Dir: Oleg Stepchenko. Starring: Jason Flemyng, Charles Dance, Rutger Hauer, Jackie Chan, Arnold Schwarzenegger, Yao Xingtong. 12A cert, 117 mins

Imagine watching Jackie Chan and Arnold Schwarzenegger on the same screen, toe-to-toe. It’s what fans of Eighties action flicks have craved for so long. A finger curls on the monkey’s paw and imagine no more. The Iron Mask drops the duo into the middle of a nauseatingly cluttered Russo-Chinese fantasy film. Chan plays a scraggly bearded prisoner, housed in the Tower of London at some point in the early 18th century. Schwarzenegger is his guard, named James Hook but with no connection to the Peter Pan villain. In fact, think of him more as the Terminator by way of Inspector Javert, with a stiff collar and flat quips – or at least lines of dialogue that sound like they should be quips. “Well, that wasn’t your day!” he bellows.

When the actors do battle, it’s dull. Shockingly so. You expect the ultimate showdown between martial arts and pure Hollywood brawn. What you get is limbs in the wind. Chan kicks. Schwarzenegger punches. None of their hits connect in a meaningful way. If there was any flair added by choreographer He Jun, a member of Chan’s own esteemed stunt team, it’s been entirely erased in the edit.

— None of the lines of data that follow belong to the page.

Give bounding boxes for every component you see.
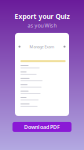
staticText: Export your Quiz <box>14 12 70 21</box>
button[interactable]: Download PDF <box>12 122 72 132</box>
staticText: Manage Exam <box>30 44 54 49</box>
staticText: as you Wish <box>28 22 56 29</box>
staticText: Download PDF <box>24 123 60 130</box>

What’s more, they’re barely in it. The pair are used as A-list bait, bolstered by brief appearances from Charles Dance and the late Rutger Hauer. Otherwise, The Iron Mask could easily be lost in the crowd, especially considering it appears to have about five different titles. In the UK, it’s advertised as The Iron Mask, but the title card reads Mystery of the Dragon Seal. At times, it’s also The Dragon Seal and Journey to China: The Mystery of Iron Mask.

Originally, however, it was Viy 2: Journey to China. Yes, it’s sequel to 2014’s Viy, which was loosely based on the Nikolai Gogol novella and saw its cartographer protagonist Jonathan Green (Jason Flemyng) rub shoulders with the phantasmagorical world of Ukranian folklore.

For the sequel, its Russian team of creatives – director Oleg Stepchenko, writing alongside Dmitry Paltsev and Alexey A Petrukhin – decided to look east and to the great tradition of Chinese fantasy blockbusters. Jonathan travels to China to study its geography, accompanied by Cheng Lang (Yao Xingtong), a princess disguised as a boy. There’s a dragon whose eyelashes sprout into tea plants and a witch (Ma Li) with many faces. The Man in the Iron Mask appears. He’s not Leonardo DiCaprio, but the deposed tsar Peter the Great. There are Cossack pirates, too, and the film isn’t afraid to lift scenes directly from the Pirates of the Caribbean franchise.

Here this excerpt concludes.